◆ DATA FOR PROCESSING
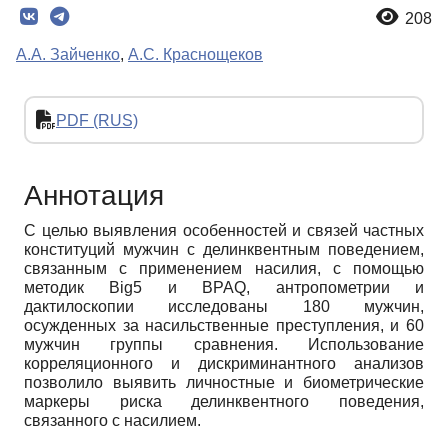
208
А.А. Зайченко
,
А.С. Краснощеков
PDF (RUS)
Аннотация
С целью выявления особенностей и связей частных
конституций мужчин с делинквентным поведением,
связанным с применением насилия, с помощью
методик Big5 и BPAQ, антропометрии и
дактилоскопии исследованы 180 мужчин,
осужденных за насильственные преступления, и 60
мужчин группы сравнения. Использование
корреляционного и дискриминантного анализов
позволило выявить личностные и биометрические
маркеры риска делинквентного поведения,
связанного с насилием.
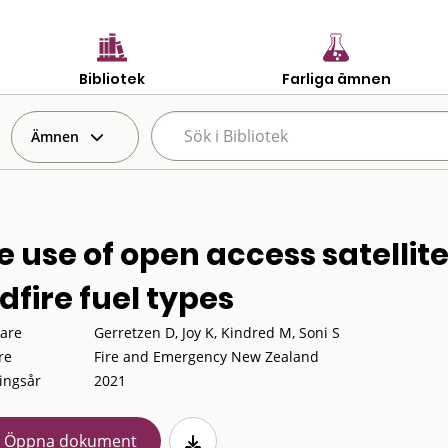
Bibliotek
Farliga ämnen
Ämnen
e use of open access satellite
dfire fuel types
tare
Gerretzen D, Joy K, Kindred M, Soni S
re
Fire and Emergency New Zealand
ingsår
2021
Öppna dokument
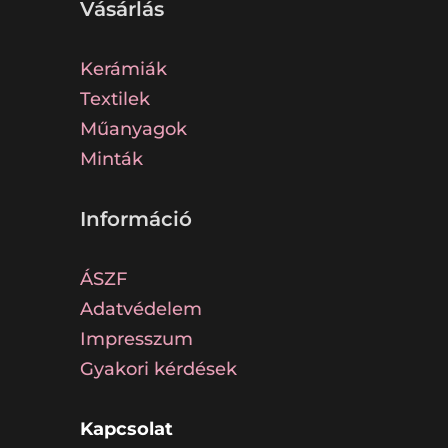
Vásárlás
Kerámiák
Textilek
Műanyagok
Minták
Információ
ÁSZF
Adatvédelem
Impresszum
Gyakori kérdések
Kapcsolat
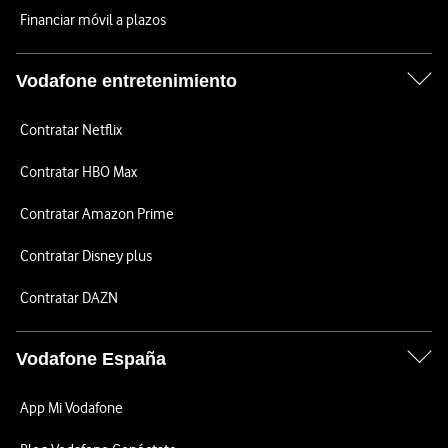
Financiar móvil a plazos
Vodafone entretenimiento
Contratar Netflix
Contratar HBO Max
Contratar Amazon Prime
Contratar Disney plus
Contratar DAZN
Vodafone España
App Mi Vodafone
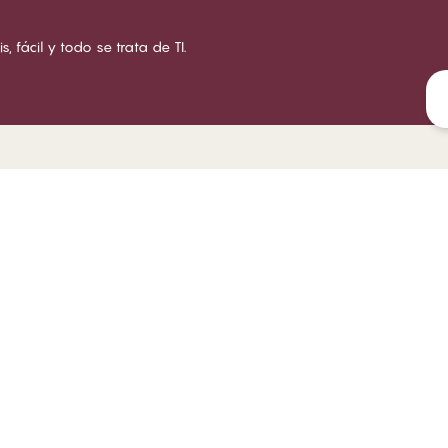
s, fácil y todo se trata de TI.
LUB CHANGE
SERVICIO
NUEST
bre Club CHANGE
Envíos
Acerca
ndiciones de suscripción
Devoluciones
Tienda
zte miembro
Tarjetas regalo
Trabaj
iciar sesión
Encontrar mi talla de sujetador
Respons
Preguntas frecuentes
Contacto
Política de denuncia de
irregularidades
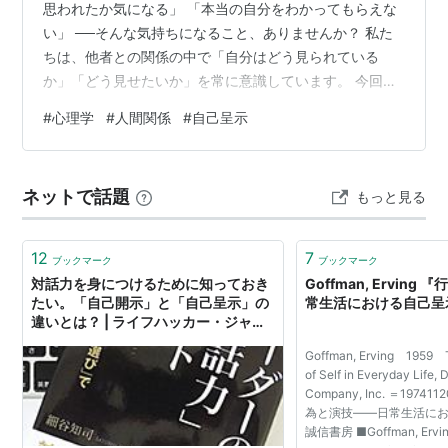
思われたか気になる」 「本当の自分をわかってもらえな
い」 ──そんな気持ちになること、ありませんか？ 私た
ちは、他者との関係の中で「自分はどう見られている
か」「どう見せたいか」を常に意識しています。 今回
は、自己スキーマと自己呈示、そしてそれにまつわる心
#
心理学
#
人間関係
#
自己呈示
理的プロセスについて見ていきましょう。 自己スキー
マ：自分をどう“理解”しているか わたしたちは、自分自
身に対してもスキーマ（枠組み）を持っています。 これ
ネットで話題
もっと見る
を自己スキーマと呼びます。 たとえば、「自分はまじめ
だ」と思っている人は、他者も“まじめかどうか”で評価し
やすくなります。 このように、自…
12
7
ブックマーク
ブックマーク
対話力を身につけるために知っておき
Goffman, Ervin
たい。「自己開示」と「自己呈示」の
常生活における自己呈
違いとは？ | ライフハッカー・ジャパ
ン
Goffman, Erving 1959 T
of Self in Everyday Life,
Company, Inc. ＝1974
為と演技――日常生活に
誠信書房 ■Goffman, Ervi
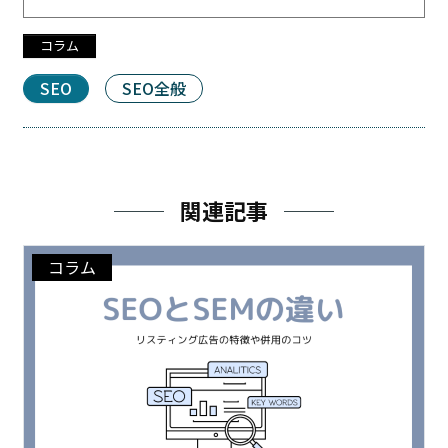
コラム
SEO
SEO全般
関連記事
コラム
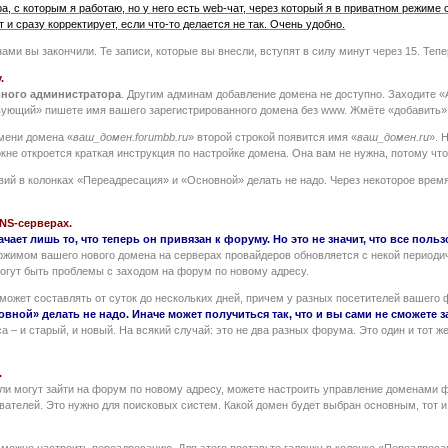
а, с которым я работаю, но у него есть web-чат, через который я в приватном режиме
т и сразу корректирует, если что-то делается не так. Очень удобно.
ами вы закончили. Те записи, которые вы внесли, вступят в силу минут через 15. Теп
.
вного администратора
. Другим админам добавление домена не доступно. Заходите 
ующий» пишете имя вашего зарегистрированного домена без www. Жмёте «добавить»
мени домена «
ваш_домен.forumbb.ru
» второй строкой появится имя «
ваш_домен.ru
». 
окне откроется краткая инструкция по настройке домена. Она вам не нужна, потому чт
твий в колонках «Переадресация» и «Основной» делать не надо. Через некоторое время
NS-серверах.
ачает лишь то, что теперь он привязан к форуму. Но это не значит, что все пол
ржимом вашего нового домена на серверах провайдеров обновляется с некой периоди
огут быть проблемы с заходом на форум по новому адресу.
ожет составлять от суток до нескольких дней, причем у разных посетителей вашего 
вной» делать не надо. Иначе может получиться так, что и вы сами не сможете з
са – и старый, и новый. На всякий случай: это не два разных форума. Это один и то
.
ели могут зайти на форум по новому адресу, можете настроить управление доменами 
вателей. Это нужно для поисковых систем. Какой домен будет выбран основным, тот и
можно настроить переадресацию. Для этого поставьте галочку в колонке «Переадреса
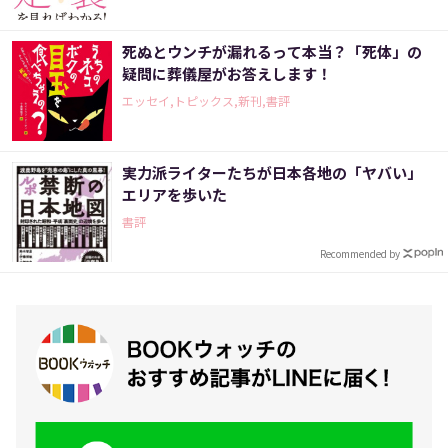
死ぬとウンチが漏れるって本当？「死体」の
疑問に葬儀屋がお答えします！
エッセイ,トピックス,新刊,書評
実力派ライターたちが日本各地の「ヤバい」
エリアを歩いた
書評
Recommended by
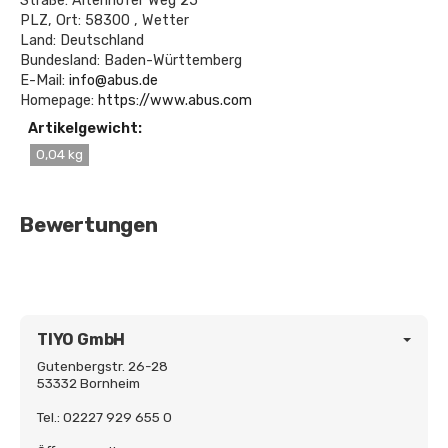
Straße: Altenhofer Weg 25
PLZ, Ort: 58300 , Wetter
Land: Deutschland
Bundesland: Baden-Württemberg
E-Mail:
info@abus.de
Homepage:
https://www.abus.com
Artikelgewicht:
0,04 kg
Bewertungen
TIYO GmbH
Gutenbergstr. 26-28
53332 Bornheim
Tel.: 02227 929 655 0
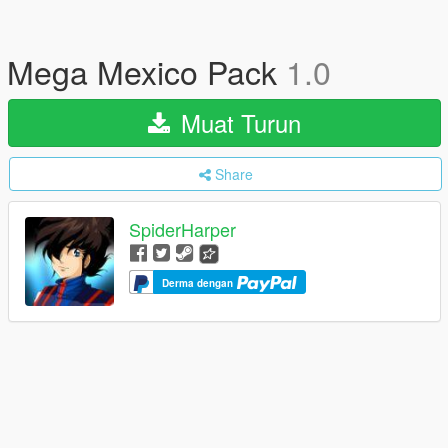
Mega Mexico Pack
1.0
Muat Turun
Share
SpiderHarper
Derma dengan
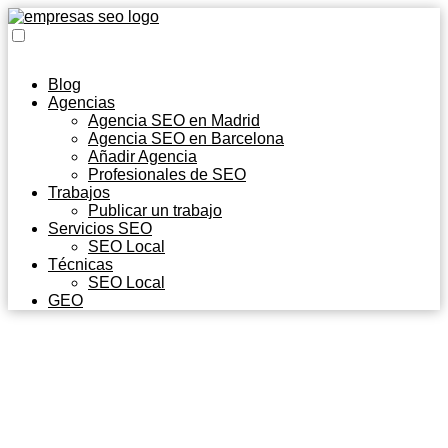
Blog
Agencias
Agencia SEO en Madrid
Agencia SEO en Barcelona
Añadir Agencia
Profesionales de SEO
Trabajos
Publicar un trabajo
Servicios SEO
SEO Local
Técnicas
SEO Local
GEO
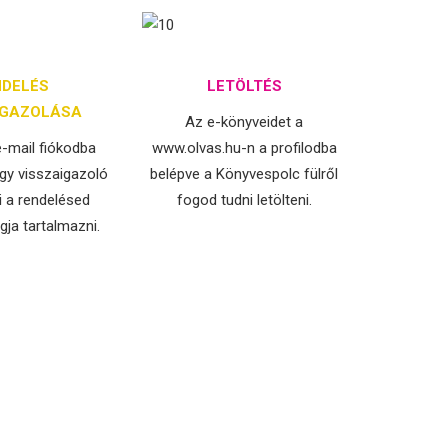
NDELÉS
LETÖLTÉS
IGAZOLÁSA
Az e-könyveidet a
-mail fiókodba
www.olvas.hu-n a profilodba
gy visszaigazoló
belépve a Könyvespolc fülről
i a rendelésed
fogod tudni letölteni.
ogja tartalmazni.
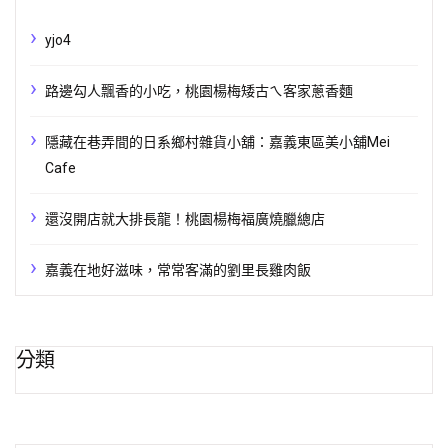
yjo4
路邊勾人飄香的小吃，桃園楊梅矮古ㄟ客家蔥香麵
隱藏在巷弄間的日系鄉村雜貨小舖：嘉義東區美小舖Mei
Cafe
還沒開店就大排長龍！桃園楊梅福廣燒臘總店
嘉義在地好滋味，常常客滿的劉里長雞肉飯
分類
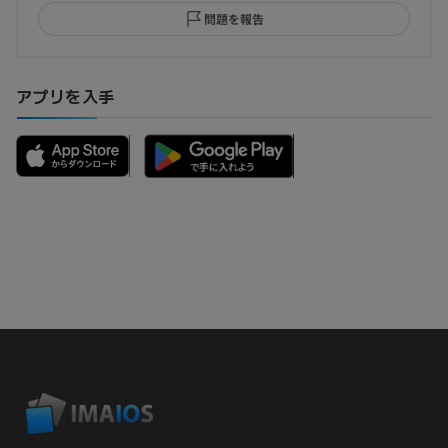
問題を報告
アプリを入手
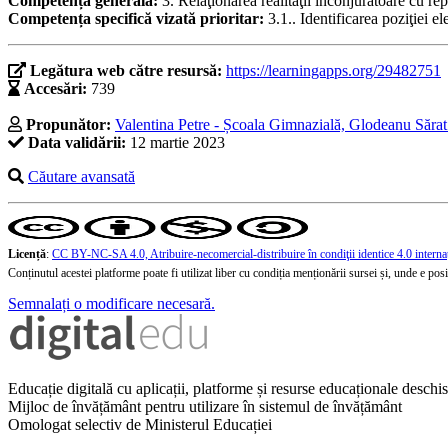
Competență generală:
3. Relaţionarea realităţii înconjurătoare cu re
Competența specifică vizată prioritar:
3.1.. Identificarea poziţiei e
Legătura web către resursă:
https://learningapps.org/29482751
Accesări:
739
Propunător:
Valentina Petre - Școala Gimnazială, Glodeanu Săra
Data validării:
12 martie 2023
Căutare avansată
Licență
:
CC BY-NC-SA 4.0, Atribuire-necomercial-distribuire în condiţii identice 4.0 interna
Conținutul acestei platforme poate fi utilizat liber cu condiția menționării sursei și, unde e posibi
Semnalați o modificare necesară.
Educație digitală cu aplicații, platforme și resurse educaționale desch
Mijloc de învățământ pentru utilizare în sistemul de învățământ
Omologat selectiv de Ministerul Educației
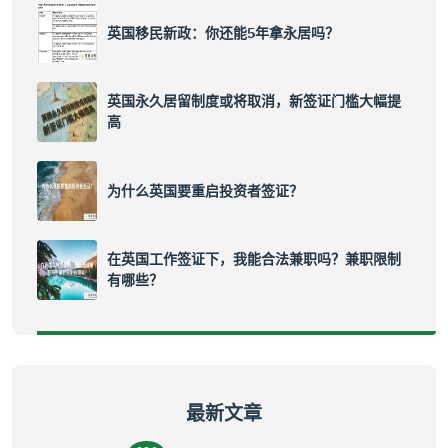
英国移民新政：你还能5年拿永居吗？
英国永久居留制度或将取消，新签证门槛大幅提
高
为什么英国要重启投资者签证？
在英国工作签证下，我能合法兼职吗？兼职限制
有哪些？
最新文章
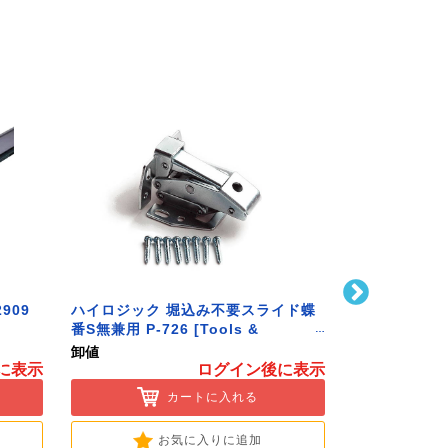
909
ハイロジック 堀込み不要スライド蝶
ハイロジック 
番S無兼用 P-726 [Tools &
586 [Tools 
Hardware]
卸値
卸値
に表示
ログイン後に表示
カートに入れる
お気に入りに追加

◆ EXERCISE DETAILS
From the material above, copy out every line bearing the string "адресу".

◆ SOLUTION FOR THIS PROBLEM
огут быть проблемы с заходом на форум по новому адресу.
ели могут зайти на форум по новому адресу, можете настроить управление доменами 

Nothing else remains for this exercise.